━━━ Supplied records

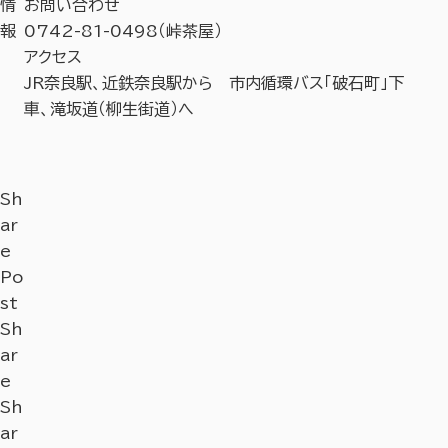
情
お問い合わせ
報
0742-81-0498（峠茶屋）
アクセス
JR奈良駅、近鉄奈良駅から 市内循環バス「破石町」下
車、滝坂道（柳生街道）へ
Sh
ar
e
Po
st
Sh
ar
e
Sh
ar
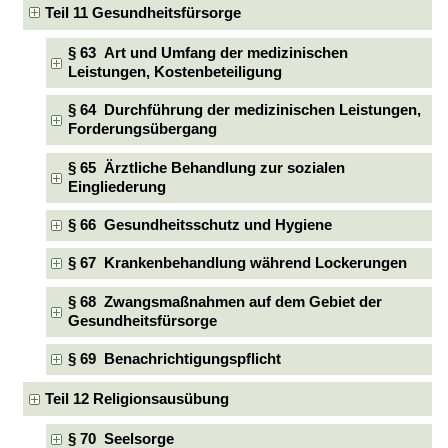
Teil 11 Gesundheitsfürsorge
§ 63 Art und Umfang der medizinischen
Leistungen, Kostenbeteiligung
§ 64 Durchführung der medizinischen Leistungen,
Forderungsübergang
§ 65 Ärztliche Behandlung zur sozialen
Eingliederung
§ 66 Gesundheitsschutz und Hygiene
§ 67 Krankenbehandlung während Lockerungen
§ 68 Zwangsmaßnahmen auf dem Gebiet der
Gesundheitsfürsorge
§ 69 Benachrichtigungspflicht
Teil 12 Religionsausübung
§ 70 Seelsorge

━━━━━━

→ Task directions
Leave out the pictures and restate, word for word, the lines from the top of the data through the line containing "Behandlung zur sozialen", both included.

→ The answer
情
お問い合わせ
報
0742-81-0498（峠茶屋）
アクセス
JR奈良駅、近鉄奈良駅から 市内循環バス「破石町」下
車、滝坂道（柳生街道）へ
Sh
ar
e
Po
st
Sh
ar
e
Sh
ar
Teil 11 Gesundheitsfürsorge
§ 63 Art und Umfang der medizinischen
Leistungen, Kostenbeteiligung
§ 64 Durchführung der medizinischen Leistungen,
Forderungsübergang
§ 65 Ärztliche Behandlung zur sozialen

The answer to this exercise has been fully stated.